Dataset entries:
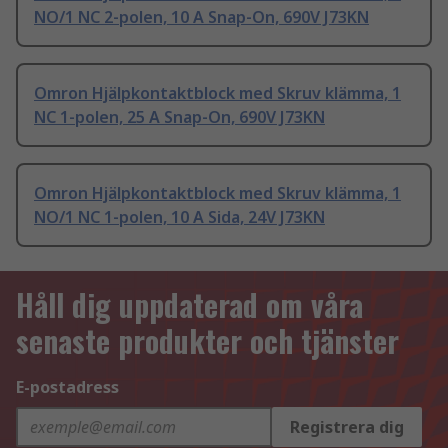
NO/1 NC 2-polen, 10 A Snap-On, 690V J73KN
Omron Hjälpkontaktblock med Skruv klämma, 1
NC 1-polen, 25 A Snap-On, 690V J73KN
Omron Hjälpkontaktblock med Skruv klämma, 1
NO/1 NC 1-polen, 10 A Sida, 24V J73KN
Håll dig uppdaterad om våra
senaste produkter och tjänster
E-postadress
Registrera dig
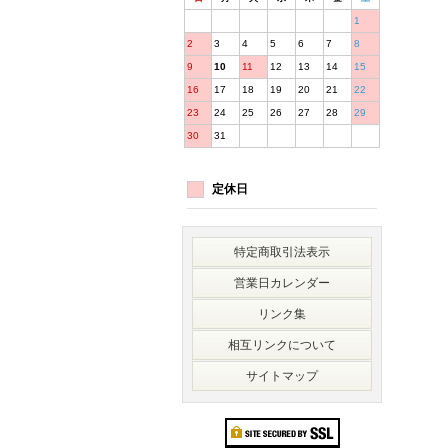
1
2
3
4
5
6
7
8
9
10
11
12
13
14
15
16
17
18
19
20
21
22
23
24
25
26
27
28
29
30
31
定休日
特定商取引法表示
営業日カレンダー
リンク集
相互リンクについて
サイトマップ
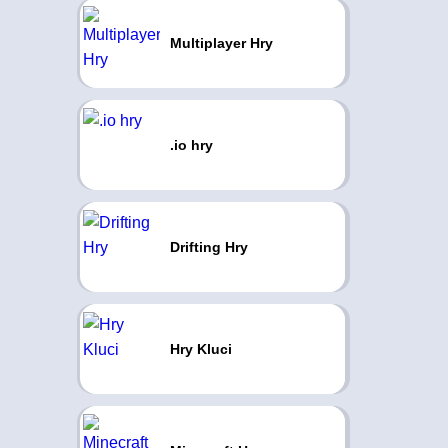
Multiplayer Hry
.io hry
Drifting Hry
Hry Kluci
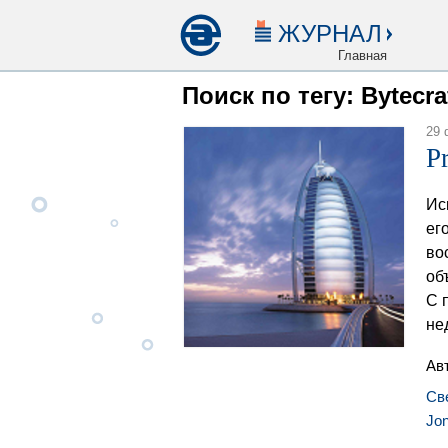
ЖУРНАЛ
Главная
Поиск по тегу: Bytecraf
29 
P
Ис
ег
во
об
С 
не
Ав
Св
Jon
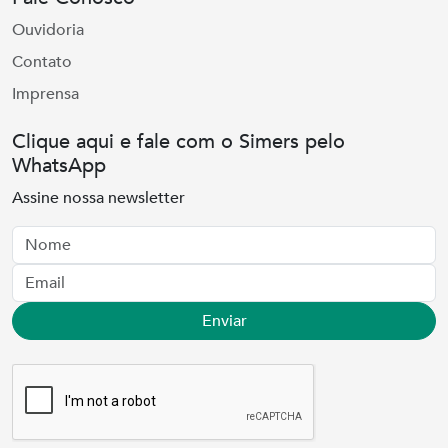
Ouvidoria
Contato
Imprensa
Clique aqui e fale com o Simers pelo
WhatsApp
Assine nossa newsletter
Nome
Email
Enviar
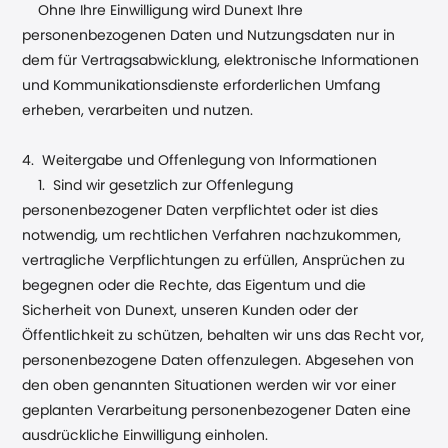
Ohne Ihre Einwilligung wird Dunext Ihre
personenbezogenen Daten und Nutzungsdaten nur in
dem für Vertragsabwicklung, elektronische Informationen
und Kommunikationsdienste erforderlichen Umfang
erheben, verarbeiten und nutzen.
4. Weitergabe und Offenlegung von Informationen
1. Sind wir gesetzlich zur Offenlegung
personenbezogener Daten verpflichtet oder ist dies
notwendig, um rechtlichen Verfahren nachzukommen,
vertragliche Verpflichtungen zu erfüllen, Ansprüchen zu
begegnen oder die Rechte, das Eigentum und die
Sicherheit von Dunext, unseren Kunden oder der
Öffentlichkeit zu schützen, behalten wir uns das Recht vor,
personenbezogene Daten offenzulegen. Abgesehen von
den oben genannten Situationen werden wir vor einer
geplanten Verarbeitung personenbezogener Daten eine
ausdrückliche Einwilligung einholen.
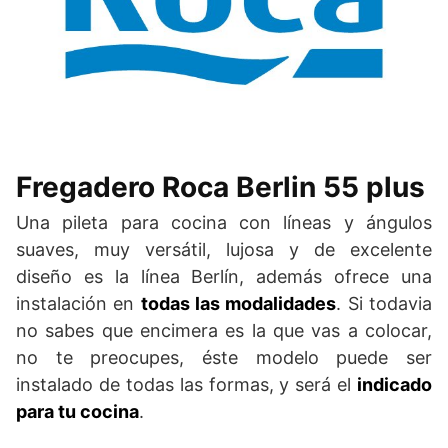
Fregadero Roca Berlin 55 plus
Una pileta para cocina con líneas y ángulos
suaves, muy versátil, lujosa y de excelente
diseño es la línea Berlín, además ofrece una
instalación en
todas las modalidades
. Si todavia
no sabes que encimera es la que vas a colocar,
no te preocupes, éste modelo puede ser
instalado de todas las formas, y será el
indicado
para tu cocina
.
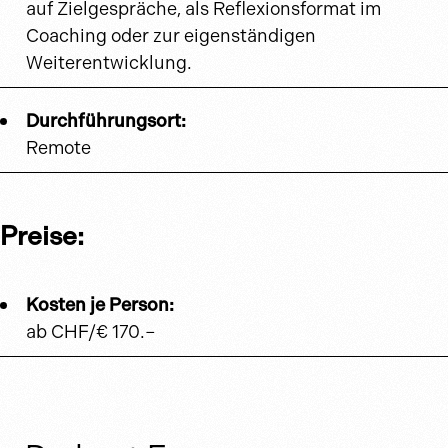
auf Zielgespräche, als Reflexionsformat im
Coaching oder zur eigenständigen
Weiterentwicklung.
Durchführungsort:
Remote
Preise:
Kosten je Person:
ab CHF/€ 170.–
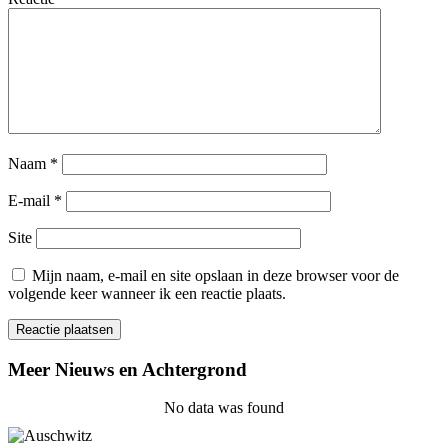
Naam
*
E-mail
*
Site
Mijn naam, e-mail en site opslaan in deze browser voor de
volgende keer wanneer ik een reactie plaats.
Meer Nieuws en Achtergrond
No data was found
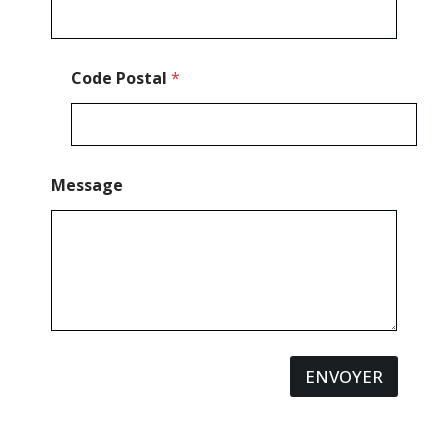
Code Postal
*
Message
ENVOYER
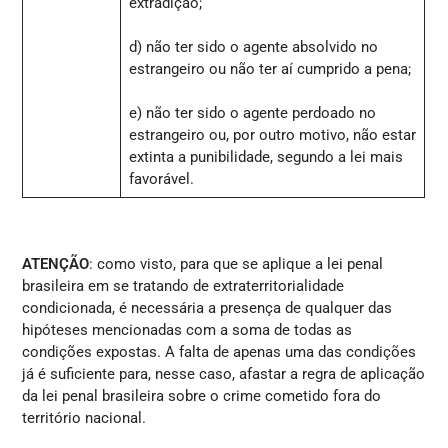
extradição;
d) não ter sido o agente absolvido no
estrangeiro ou não ter aí cumprido a pena;
e) não ter sido o agente perdoado no
estrangeiro ou, por outro motivo, não estar
extinta a punibilidade, segundo a lei mais
favorável.
ATENÇÃO
: como visto, para que se aplique a lei penal
brasileira em se tratando de extraterritorialidade
condicionada, é necessária a presença de qualquer das
hipóteses mencionadas com a soma de todas as
condições expostas. A falta de apenas uma das condições
já é suficiente para, nesse caso, afastar a regra de aplicação
da lei penal brasileira sobre o crime cometido fora do
território nacional.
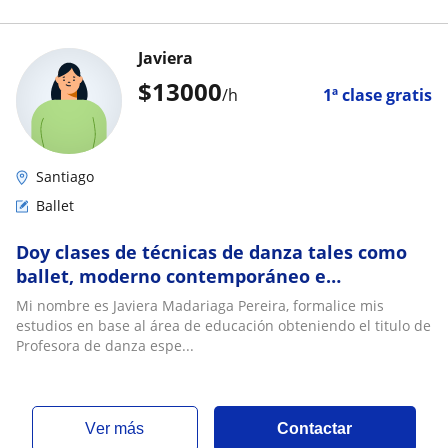
Javiera
$
13000
/h
1ª clase gratis
Santiago
Ballet
Doy clases de técnicas de danza tales como
ballet, moderno contemporáneo e
improvisación. Experiencia con diferentes
Mi nombre es Javiera Madariaga Pereira, formalice mis
grupos etarios
estudios en base al área de educación obteniendo el titulo de
Profesora de danza espe...
ver más
Contactar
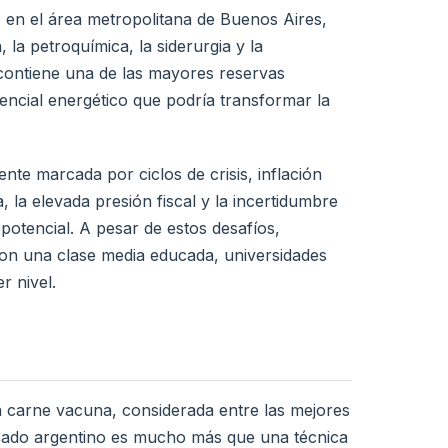
e en el área metropolitana de Buenos Aires,
la petroquímica, la siderurgia y la
contiene una de las mayores reservas
ncial energético que podría transformar la
te marcada por ciclos de crisis, inflación
 la elevada presión fiscal y la incertidumbre
potencial. A pesar de estos desafíos,
con una clase media educada, universidades
r nivel.
la carne vacuna, considerada entre las mejores
 asado argentino es mucho más que una técnica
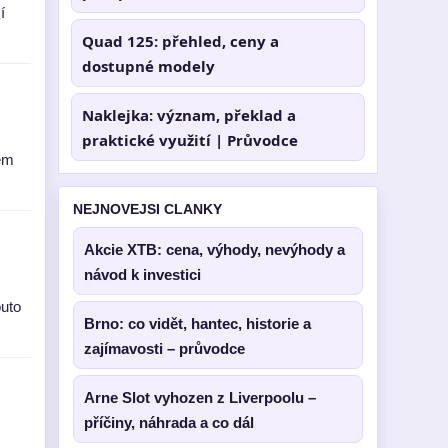
í
Quad 125: přehled, ceny a
dostupné modely
Naklejka: význam, překlad a
praktické využití | Průvodce
vem
NEJNOVEJSI CLANKY
Akcie XTB: cena, výhody, nevýhody a
návod k investici
outo
Brno: co vidět, hantec, historie a
zajímavosti – průvodce
Arne Slot vyhozen z Liverpoolu –
příčiny, náhrada a co dál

• _TASK DESCRIPTION_:
Determine how many lines in the data contain the string "penal", and give the number only.

• _REPLY_:
2